Buruh Harus Paham Pembukuan Keuangan Perusahaan

Laporan Kegiatan Pendidikan Ekonomi-Politik Solidaritas.net: Memahami Pembukuan Perusahaan, 16 November 2014

pendidikan pembukuan perusahaan
© Pendidikan memahami Pembukuan Perusahaan, Minggu, 16 November 2014. © Solidaritas.net / Moch. Arifin

Buruh tidak hanya berjuang dengan aksi-aksi di jalanan dan menuntut hak normatif saja, tapi juga harus menalar penindasan dan penghisapan yang dilakukan oleh pengusaha (kapitalis) secara ekonomi-politik. Itulah pentingnya menjadi buruh yang berpengetahuan dan berkepribadian, dengan mengatasi hambatan-hambatannya, termasuk pembungkaman ilmu pengetahuan terhadap buruh yang sering dilakukan oleh serikat-serikat buruh kuning.

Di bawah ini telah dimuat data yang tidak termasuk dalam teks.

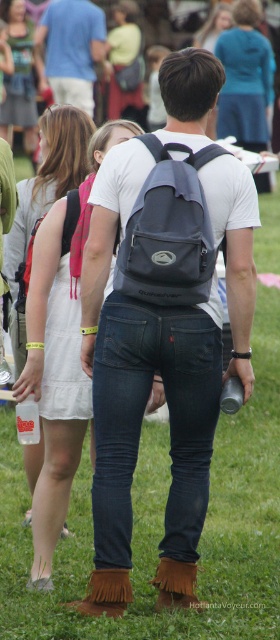 Question: Is blue denim jacket at upper center positioned before matte black backpack at upper center?

Choices:
 (A) no
 (B) yes

Answer: (B)

Question: Can you confirm if white cotton dress at upper left is bigger than blue denim jacket at upper center?

Choices:
 (A) yes
 (B) no

Answer: (B)

Question: Can you confirm if matte black backpack at center is positioned above matte black backpack at upper center?

Choices:
 (A) no
 (B) yes

Answer: (A)

Question: Which point is farther to the camera?

Choices:
 (A) (122, 273)
 (B) (89, 45)

Answer: (B)

Question: Which object appears farthest from the camera in this image?

Choices:
 (A) matte white dress at center
 (B) matte black backpack at center
 (C) white cotton dress at upper left
 (D) matte black backpack at upper center

Answer: (A)

Question: Which object appears closest to the camera in this image?

Choices:
 (A) blue denim jacket at upper center
 (B) matte white dress at center

Answer: (A) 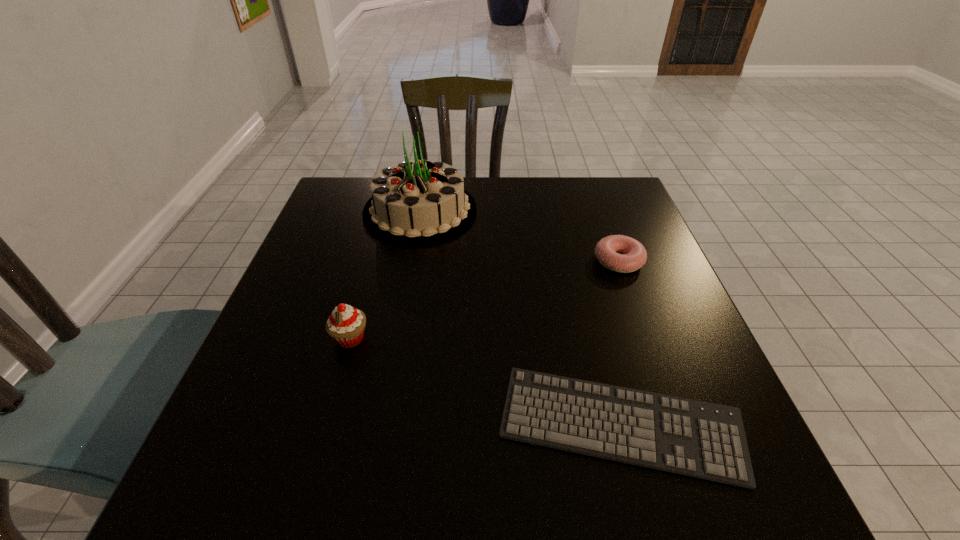 Locate an element on the screen. object positioned at the far edge is located at coordinates (420, 202).

What are the coordinates of `object at the near edge` in the screenshot? It's located at (705, 440).

The image size is (960, 540). I want to click on birthday cake situated at the left edge, so click(x=420, y=202).

You are a GUI agent. You are given a task and a screenshot of the screen. Output one action in this format:
    pyautogui.click(x=<x>, y=<y>)
    Task: Click on the cupcake that is positioned at the left edge
    The height and width of the screenshot is (540, 960).
    Given the screenshot: What is the action you would take?
    click(x=346, y=324)

Find the location of a particular element. The height and width of the screenshot is (540, 960). doughnut that is at the right edge is located at coordinates (634, 255).

Locate an element on the screen. The image size is (960, 540). computer keyboard that is at the right edge is located at coordinates (705, 440).

You are a GUI agent. You are given a task and a screenshot of the screen. Output one action in this format:
    pyautogui.click(x=<x>, y=<y>)
    Task: Click on the object that is positioned at the far left corner
    The width and height of the screenshot is (960, 540).
    Given the screenshot: What is the action you would take?
    pyautogui.click(x=420, y=202)

You are a GUI agent. You are given a task and a screenshot of the screen. Output one action in this format:
    pyautogui.click(x=<x>, y=<y>)
    Task: Click on the object that is at the near right corner
    The height and width of the screenshot is (540, 960).
    Given the screenshot: What is the action you would take?
    pyautogui.click(x=705, y=440)

Identify the location of free space at the far edge. (505, 211).

Locate an element on the screen. This screenshot has width=960, height=540. vacant space at the near edge of the desktop is located at coordinates (388, 484).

Proses litigasi dalam memenangkan tuntutan buruh pun perlu dilakukan oleh buruh sendiri. Dalam beberapa pengalaman kasus perburuhan yang terjadi, semua bukti menjadi penting ketika berada di meja perundingan. Contohnya, ketika berunding mengenai persoalan upah, buruh harus mengetahui isi pembukuan perusahaan. Kenapa? Agar buruh memiliki landasan dalam menuntut, yakni berapa keuntungan perusahaan yang dihasilkan dari kerja buruh. Bukan sekadar mengikuti instruksi dari serikat untuk menuntut, tapi tidak tahu dengan jelas landasannya, apa dan siapa yang mau dituntut.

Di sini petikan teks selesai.